The Real Story about User and Lib Contexts

hostilefork · July 30, 2018, 3:59pm

People know about binding in the sense of making an object--which has certain named keys--and then binding an ANY-WORD! which has the same spelling (case-insensitive) as those keys into that object. Once bound, the words look up into that object.

Yet the mysterious user context influences a lot of how people experience the system. How does it operate?

For the moment, let's oversimplify matters a bit and imagine that the user context starts out empty. Then say you type into the console something like:

>> foo: func [arg] [print ["arg is" arg]]

This idealized user context would now contain keys for foo, func, print, and arg. FOO would be set to this new action we've just defined. FUNC and PRINT would be values of their respective actions from lib. And ARG would be an unset variable--present in the user context, but with no value assigned to it.

Ok...it seems fairly obvious that the user context would contain a FOO. You just defined it, and there's nowhere else for it to live. But why did it create entries for func and print? Aren't they in the lib context? Couldn't it have just bound the words into the lib context directly?

Binding words into lib implies you probably also bind SET-WORD!s (and even if you didn't, you could use SET to set through a WORD!). When you have a direct reference to something like print or append in lib--and casually overwrite what it points to--you would wreak havoc on the implementations of mezzanine routines that live in lib that use those definitions. e.g. if you say print: :fail--then try to run HELP--then all the printing in HELP would break.

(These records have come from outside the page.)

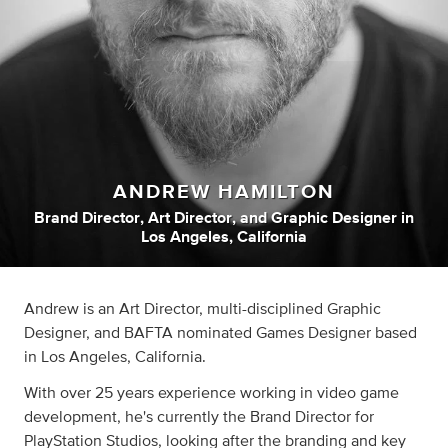
ANDREW HAMILTON
Brand Director
,
Art Director
,
and
Graphic Designer
in
Los Angeles, California
Andrew is an Art Director, multi-disciplined Graphic
Designer, and BAFTA nominated Games Designer based
in Los Angeles, California.
With over 25 years experience working in video game
development, he's currently the Brand Director for
PlayStation Studios, looking after the branding and key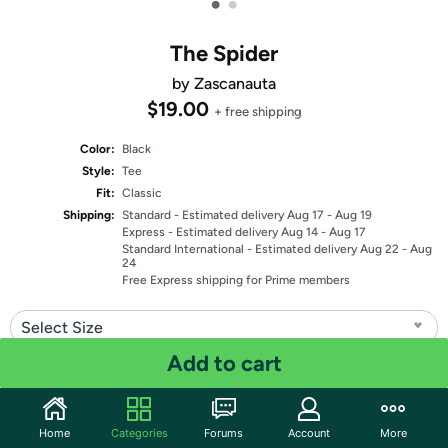
•
•
The Spider
by Zascanauta
$19.00
+ free shipping
Color:
Black
Style:
Tee
Fit:
Classic
Shipping:
Standard
- Estimated delivery Aug 17 - Aug 19
Express
- Estimated delivery Aug 14 - Aug 17
Standard International
- Estimated delivery Aug 22 - Aug
24
Free Express shipping for Prime members
Select Size
Add to cart
Quantity: 1
Share
Home
Categories
Forums
Account
More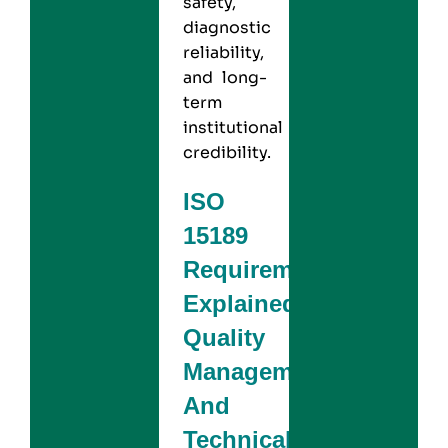
safety,
diagnostic
reliability,
and long-
term
institutional
credibility.
ISO
15189
Requirements
Explained:
Quality
Management
And
Technical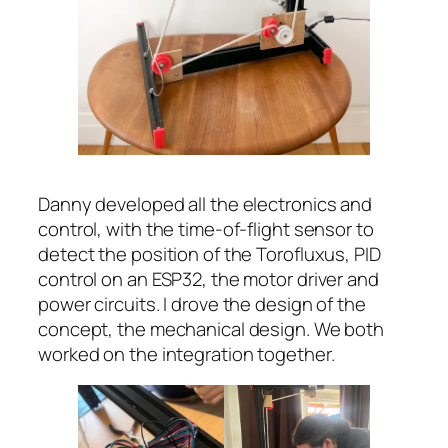
Danny developed all the electronics and
control, with the time-of-flight sensor to
detect the position of the Torofluxus, PID
control on an ESP32, the motor driver and
power circuits. I drove the design of the
concept, the mechanical design. We both
worked on the integration together.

So what happens instead is that when a word isn't found in the user context already, the LOAD process checks lib to see if it exists there. When it creates the binding in user, it captures the value of what lib holds for that word at that moment. The two words then go their own way--any changes to lib's definition after that point won't update the user context's version.

Next we might ask why arg got a binding. It's a function argument, why should it have a definition in the user context? That variable is just going to be unset...because the function is going to use a binding for the arg based on the invocation, not use any "global" arg.

The thing is that LOAD didn't know what you were going to do with the code you loaded. And when it made a WORD!, it has a moment in time to either make the choice to bind it or not. If it left it unbound because it couldn't find anything to point it to, you might be disappointed by how that behaved.

Let's try out a console in an alternate world where you'd have to have a SET-WORD! before getting a binding:

>> d1: does [print foo]

>> foo: 1020

>> d2: does [print foo]

>> d2
1020

>> d1
** Error: foo is not bound to a context

So here you see the problem of not pre-emptively adding a context key for every word you see. If you didn't, you'd have to do some kind of "forward declaration".

Every ANY-WORD! gets a binding in user? That's a lot of words!

Yep. And the context only grows--it never shrinks.

This was worse when ISSUE! was an ANY-WORD! (a decision that has been reversed in Ren-C, it is now an immutable string form, unified with characters). Not only would you get a word for every data-bearing issue, you'd get invalid words:

>> foo: func [] [print [#1020-0304]]   

>> find words of binding of 'foo '1020-0304
== [1020-0304 words]

Your context has FIND, WORDS, OF, BINDING, FOO, 1020-0304, and WORDS... (1020-0304 was just close to the tail). So as crazy as everything else is, it's good to have issues out of this picture.

How much space are we talking about?

Each entry in a context is a key and a value. The key is 4 platform pointers, the value is 4 platform pointers. On a 64-bit system that's (4 + 4) * 8 => 64 bytes.

Every unique word, issue, or otherwise that gets its own binding adds that cost, whether the declaration comes from lib or not. And if modules are isolated into their own user-type contexts, then they start bloating up too...with their own copies of lib declarations, and their own declarations for any word they use.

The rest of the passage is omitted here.